Tomó la última curva y, al llegar al tramo recto, pisó a fondo el acelerador. Unos segundos más tarde vio el cuartel de bomberos. Detuvo el coche y orientó los faros hacia el cadáver que yacía en el suelo de hormigón. Después sacó la pistola y abrió la portezuela. Llamó a Puller por el móvil, pero no obtuvo respuesta.
Se apeó muy despacio, manteniendo la portezuela entre ella misma y dondequiera que se encontrase el francotirador. Entonces vio la motocicleta caída junto al cuartel y acto seguido posó la vista en el Malibu. Oyó sirenas a lo lejos. Un minuto después llegaron dos coches patrulla y se detuvieron junto a ella.
—Hay un tirador —les advirtió.
Vio que los policías abrían las portezuelas de los coches y se protegían detrás de ellas.
—Cubridme —les ordenó.
Llevaba puesto el chaleco antibalas estándar, y esperaba que con eso fuera suficiente. Fue rápidamente hasta el cadáver tendido en el suelo, levantó la visera del casco y contempló el rostro del muerto. Dickie Strauss no tenía el semblante de una persona que está dormida, sino el de una persona a la que le han descerrajado el cráneo de un tiro.
—Un fallecido —voceó en dirección a los policías. Observó los orificios del casco y añadió—: GS a la cabeza. Artillería pesada.
—Es mejor que se ponga a cubierto, sargento —dijo uno de sus hombres.
Cole regresó agachada hasta su coche y tomó posición detrás de la portezuela.
—Llamad y pedid refuerzos —ordenó—. Quiero que bloqueen todas las carreteras que llevan hasta aquí. Quienquiera que haya hecho esto, no va a escapar.

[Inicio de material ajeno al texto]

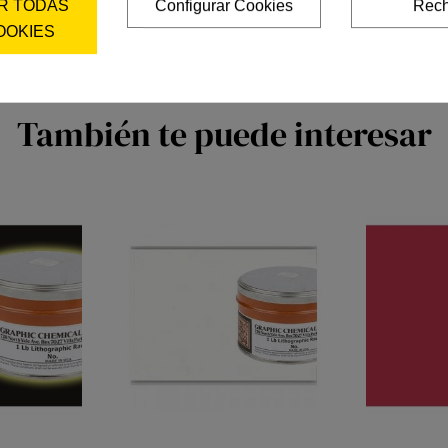
R TODAS
Configurar Cookies
Rech
OOKIES
También te puede interesar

—¿Y qué pasa con el tipo del Ejército? —preguntó uno de los policías.
Cole contempló la oscuridad.
«Vamos, Puller. Por favor, que no esté muerto. Que no esté muerto».
Puller había montado un puesto de vigilancia al lado de una casa abandonada, a unos quinientos metros del cuartel de bomberos. Había llegado hasta allí siguiendo mentalmente la trayectoria del disparo. Un francotirador de moderado talento era capaz de acertar al blanco sin problemas a una distancia de entre seiscientos metros y mil, siempre que contase con el equipo adecuado. Que el proyectil utilizado fuera un Lapua indicaba que, efectivamente, el tirador contaba con el equipo adecuado.
Los francotiradores de la policía de zonas urbanas solían disparar a distancias inferiores a treinta metros. Los militares operaban a distancias considerablemente más largas, puesto que el combate era una cosa completamente distinta. Puller había percibido el ruido de la explosión, por eso sabía que el disparo no se había efectuado a más de mil quinientos metros. Los rifles de francotirador del Ejército, por lo general, eran más largos que los de la policía, con la finalidad de que el propelente del cartucho quemara totalmente su carga de combustible, lo cual reducía el fogonazo que se producía en la boquilla y aumentaba la velocidad de salida de la bala. De ese modo resultaba más difícil localizar la ubicación del francotirador, y por consiguiente disminuían las probabilidades de que este recibiera un disparo letal.
Puller sopesó la posibilidad de que el tirador contara también con la ayuda de un ojeador, en cuyo caso serían dos contra uno. Oyó sirenas a lo lejos, Cole y su equipo estaban a punto de llegar. Lo cual era bueno y malo. Bueno, en el sentido de que siempre se agradecía recibir refuerzos. Malo, porque ahora el tirador tenía más incentivos que nunca para largarse pitando de allí.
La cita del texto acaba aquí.